Le choix du soldat Mario Kunasek pour prendre la tête des armées donne également quelques sueurs froides à l'opposition, qui l'accuse de cultiver des liens avec les milieux identitaires. Face à lui, la perspective de voir l'ancien candidat FPÖ à la présidentielle de 2016, Norbert Hofer, hériter des transports apparaît comme un non-sujet.
L'autre surprise de taille, c'est le passage du portefeuille des affaires étrangères entre les mains de l'extrême droite. Cette concession semble majeure, étant donné la vision du monde exposée par Heinz-Christian Strache. Ce dernier veut en effet emboîter le pas au président américain Donald Trump dans la reconnaissance de Jérusalem comme capitale d'Israël. Et, à la mi-novembre, des élus du FPÖ étaient encore en Crimée sur invitation de la Russie, alors que l'annexion de cette péninsule ukrainienne par Moscou n'est pas reconnue par Bruxelles.
Pour tenter de rassurer les Européens, l'extrême droite promet d'offrir la diplomatie autrichienne à une non-encartée, Karin Kneissl. Cette experte du Moyen-Orient se trouve être une diplômée de l'ENA. Elle connaît donc bien la France et s'est montrée parfois critique à son égard, notamment lorsque Paris céda, en 2015, les locaux viennois de son Institut français au Qatar. Mme Kneissl s'était alors fendue d'une tribune au vitriol dans la presse autrichienne.
En cas de nomination, Paris n'aurait toutefois que peu à faire à elle : Sebastian Kurz a exigé que les prérogatives concernant l'Union européenne (UE) lui reviennent à lui. L'Autriche présidera l'UE au second semestre 2018 et les conservateurs souhaitent rester les uniques interlocuteurs des Vingt-Sept.
Le président sous pression.
Séparer ainsi les choses pourrait quand même se révéler acrobatique. Selon Der Standard, Mme Kneissl, qui a par ailleurs tenu des propos publics très durs envers le président de la Commission européenne, Jean-Claude Juncker, conserverait la capacité de nommer le représentant officiel de l'Autriche à Bruxelles.

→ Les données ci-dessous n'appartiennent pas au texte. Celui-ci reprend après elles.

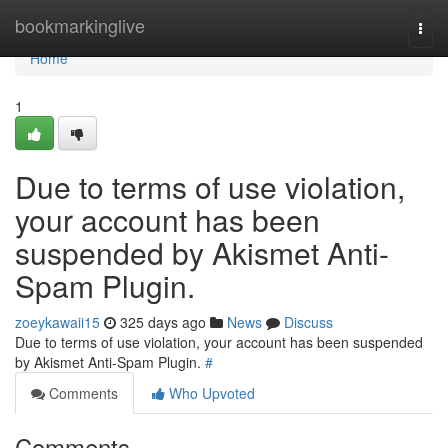
Home
bookmarkinglive
Togg
navi
Home
1
Due to terms of use violation,
your account has been
suspended by Akismet Anti-
Spam Plugin.
zoeykawaii15
325 days ago
News
Discuss
Due to terms of use violation, your account has been suspended
by Akismet Anti-Spam Plugin.
#
Comments
Who Upvoted
Comments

La balle est désormais dans le camp d'Alexander Van der Bellen. Il pourrait décider, comme l'un de ses prédécesseurs, de jouer les trouble-fête. En 2000, le président de l'époque avait refusé de nommer deux candidats du FPÖ qui avaient tenu des propos ouvertement xénophobes. Il s'appelait Thomas Klestil. Et surtout il était conservateur. De quoi mettre un peu de pression sur ce président écologiste estampillé « de gauche », élu en décembre 2016 au second tour face à l'extrême droite, après le Brexit et l'arrivée de Donald Trump au pouvoir, par une large majorité d'Autrichiens qui voulaient faire barrage à M. Hofer.
Pour lundi, six demandes d'autorisation à manifester ont aussi été déposées. Le chancelier social-démocrate sortant, Christian Kern, qui va rejoindre les bancs de l'opposition, estime qu'on « peut comprendre » ceux qui veulent descendre dans la rue.